Posted on January 13, 2017, in Celebrity Birthdays and tagged , , , , , , , , , , . Bookmark the permalink. 5 Comments.

  1. This may be considered a spoiler by some, but Orlando Bloom is reprising his Will Turner role in the new Pirates movie. That would interest me more if Keira Knightley were also returning. I was a fan of the first Pirates movie and I was able to overlook the shortcomings of the first sequel. But the third movie was such a mess. At a bare minimum, they needed to give Will and Elizabeth a satisfying ending. Instead, we got a coda after the credits which most people missed. I saw it and I was still let down. If you’re going to do another Pirates movie – and believe me when I say it’s entirely unnecessary to do so – at least use it to right the biggest mistake of the original trilogy.

    I have seen Gwen Verdon in some things. Not being a musical theater guy, her name was unknown to me. I saw a high school production of Damn Yankees, but never the movie. Definitely enjoyed watching the clip.

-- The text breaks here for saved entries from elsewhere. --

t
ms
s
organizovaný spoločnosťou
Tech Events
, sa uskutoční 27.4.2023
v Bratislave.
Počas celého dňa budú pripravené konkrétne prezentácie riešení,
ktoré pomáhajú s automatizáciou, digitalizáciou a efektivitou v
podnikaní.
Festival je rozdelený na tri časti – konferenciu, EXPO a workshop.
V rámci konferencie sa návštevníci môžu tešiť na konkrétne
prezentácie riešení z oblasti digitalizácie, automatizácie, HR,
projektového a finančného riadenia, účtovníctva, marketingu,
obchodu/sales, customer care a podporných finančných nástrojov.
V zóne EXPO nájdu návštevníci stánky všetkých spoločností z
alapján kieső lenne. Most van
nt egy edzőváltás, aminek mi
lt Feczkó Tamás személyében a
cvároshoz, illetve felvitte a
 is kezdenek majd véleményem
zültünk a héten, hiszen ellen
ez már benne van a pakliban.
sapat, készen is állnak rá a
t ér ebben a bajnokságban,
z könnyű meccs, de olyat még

    I knew Julia Louis-Dreyfus from SNL back when she was just Julia Dreyfus. I remember seeing her pop up in Christmas Vacation pre-Seinfeld. Obviously, that show is the one that made her a household name. I saw bits of the New Adventures of Old Christine and the first two seasons of Veep. Funny lady,

    I didn’t realize Shonda Rhimes and Patrick Dempsey shared a birthday. How about that! I’m not a Grey’s watcher. Really, I haven’t gotten into any of Rhimes’ shows, but I appreciate that they are out there. I have nothing but admiration for Rhimes.

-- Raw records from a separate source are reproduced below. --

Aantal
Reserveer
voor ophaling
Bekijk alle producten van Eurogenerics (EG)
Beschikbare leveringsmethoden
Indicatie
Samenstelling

    Penelope Ann Miller was a favorite of mine back in the day. I’m probably one of the few people who bought tickets to movies based on her involvement. Richard Moll used to crack me up on Night Court. He also voiced Two-Face on Batman: The Animated Series which was my introduction to the character. I didn’t watch Charles in Charge or Baywatch, but I had friends who were fans of Nicole Eggert.

    It must be hard to be Thor’s younger brother. My wife likes Liam Hemsworth a lot from The Hunger Games. Brandon Tartikoff shaped a lot of the TV of my youth. Charles Nelson Reilly was one of those people who was on every single unscripted TV show when I was growing up.

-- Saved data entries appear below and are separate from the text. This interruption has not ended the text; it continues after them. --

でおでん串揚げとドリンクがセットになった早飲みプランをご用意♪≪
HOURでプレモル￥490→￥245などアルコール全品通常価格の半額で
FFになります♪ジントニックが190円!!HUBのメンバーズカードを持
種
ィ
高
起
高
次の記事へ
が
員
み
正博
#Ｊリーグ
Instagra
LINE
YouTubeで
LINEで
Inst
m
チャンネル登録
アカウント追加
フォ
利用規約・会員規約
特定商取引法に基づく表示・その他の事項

    • In the absence of Keira Knightley and closure to the Will/Elizabeth storyline, bringing Will Turner back to the Pirates movies makes about as much sense as writing a certain super-ninja pretty boy elf character into the Hobbit films. 🙂


  2. Some people have said to me that I resemble Orlando Bloom (he’s also only four months older than me), especially in the Pirates films. That’s good enough for me; I think he’s great!!!
    Yeah, Richard Moll, I think he voiced an awesome Two-Face, and his Bull Shannon in “Night Court” is a really unique character. I alo remember his cameo in “National Lampoon’s Loaded Weapon 1” (who didn’t have a cameo there).
    Of course I know Julia Louis-Dreyfus from “Seinfeld”, but ha ha, I also remember her bit part in “Soul Man”!
    Penelope Ann Miller, she definitely had some strong roles early in her career, and hey, I like “The Shadow”.
    Nicole Eggert, I know her best from those VH1 “I Love the (80’s, 90’s 2000’s)” shows. I’ve heard of her before that, but never could put a face to the name.
    Patrick Dempsey, yeah, I watched a lot of his early films; I think I like 1991’s “Run” the best (some work for Kelly Preston there, and is that Christopher Lawford I see?).
    Brandon Tartoikoff, hey, thanks for “Miami Vice” and “Seinfeld” (he looked a little like Jerry Seinfeld, I think); rest in peace.
    Robert Stack, R.I.P. as well. Wow, I grew up watching “Unsolved Mysteries”, riding my bike home from a friends house after a scary segment (such as “Richard’s Revenge”, and Richard Church made Jason look like a choir boy). I thought he was great in “Airplane!” as well. Long live Bob Stack in memory!


  3. bloom is talented actor but his leading man batting average is poor he is bankable on his own name


  4. Horatio Alger, his name gets thrown around when people described those that have risen from humble beginnings. I also think Horatio is a sweet name!